Аня благодарно кивнула и пошла на слабый огонек за красной занавеской. Дом у пенсионерки Дымовой был небольшой, кирпичный, в одно окно, с пристроенным двором из самана. Весь двор был заполнен желтыми и оранжевыми тыквами, часть из них уже успела подгнить. Старушка Елизавета встретила Аню приветливо, быстро оценив, что новая библиотекарша сильно продрогла.
– Автобус сломался, – виновато сказала Аня, – я полдороги пешком шла. Мне кажется, я волка видела, сильно испугалась.
– У нас такое бывает, – кивнула пенсионерка, – ты полезай-ка на печь, задницу греть, а я щи тебе разогрею.
Аня молча и с благодарностью влезла прямо в пальто на полати.

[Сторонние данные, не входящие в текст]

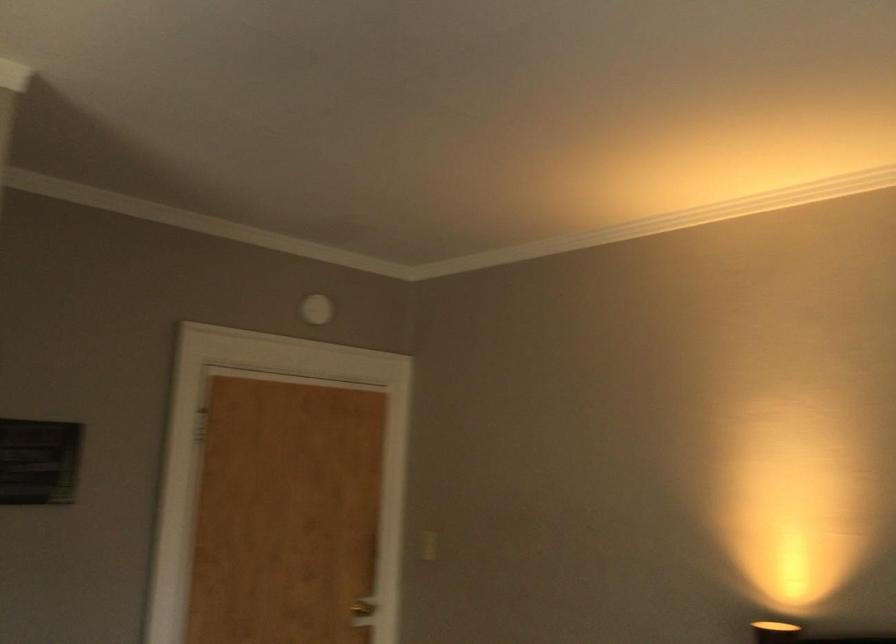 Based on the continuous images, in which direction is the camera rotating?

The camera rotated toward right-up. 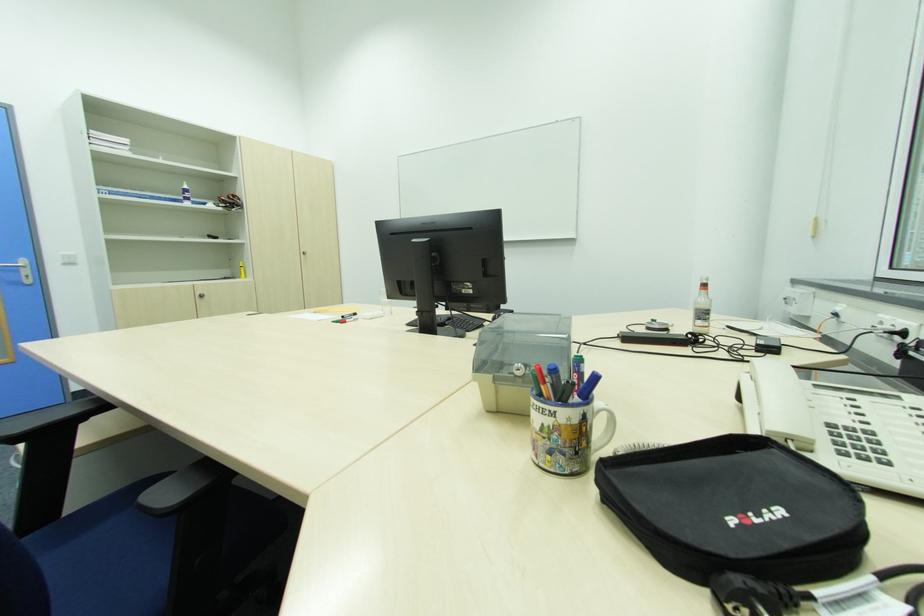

Они пахли старыми валенками, шиповником и сухой глиной. Уже через полчаса она согрелась, а бабка Елизавета разогрела щи на электрической плите.
Она подала Ане щи прямо в помятой алюминиевой кастрюле, нарезав несколько пластиков сала и черного хлеба. Эта простая еда показалась Ане самой вкусной на свете. В это время бабка Елизавета, бурча себе под нос, перешла к разговору о личной жизни. На стене в деревянной рамочке висели старые, пожелтевшие семейные фотографии. Одна была самая крупная, с человеком в военной гимнастерке:
– Вот я с Петром Федоровичем тридцать лет прожила, умер десять лет назад от воспаления легких. Шестерых детей родили, трое померли, а остальных жизнь по всей стране развела. Редко приезжают, внуков всего два раза видела. Мужа всю жизнь по имени и отчеству звала, не так как теперь у вас принято, в строгости жили, даже ни разу не поцеловались.

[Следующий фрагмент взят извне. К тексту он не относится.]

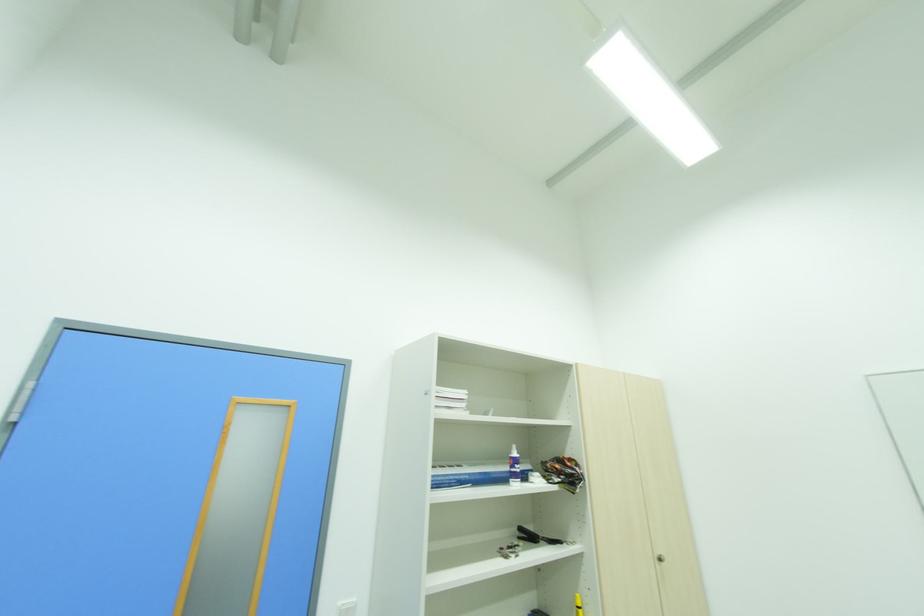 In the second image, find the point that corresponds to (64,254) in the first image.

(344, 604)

Аня от неожиданности поперхнулась щами:
– Как это так, шестерых детей сделали и не поцеловались?
– А что, – хитро улыбнулась бабка Елизавета, – я спать лягу, он сзади пристроится и что-то там ворочается себе, а я вид делаю, что сплю. Так дети и получались, без всяких ваших поцелуев!
Библиотечные дни были похожи один на другой. В натопленном большой металлической печью зале стоял резких запах типографской краски, книг, газет, журналов. Молодая библиотекарша Аня откровенно скучала целыми днями, дожидаясь конца рабочего дня. Уже была прочитана вся периодика, а любимые книги, которые она перечитывала, вызывали теперь раздражение и равнодушие. Она часами смотрела на тихую сельскую улицу, на кладбище, примыкавшее к деревянному зданию библиотеки.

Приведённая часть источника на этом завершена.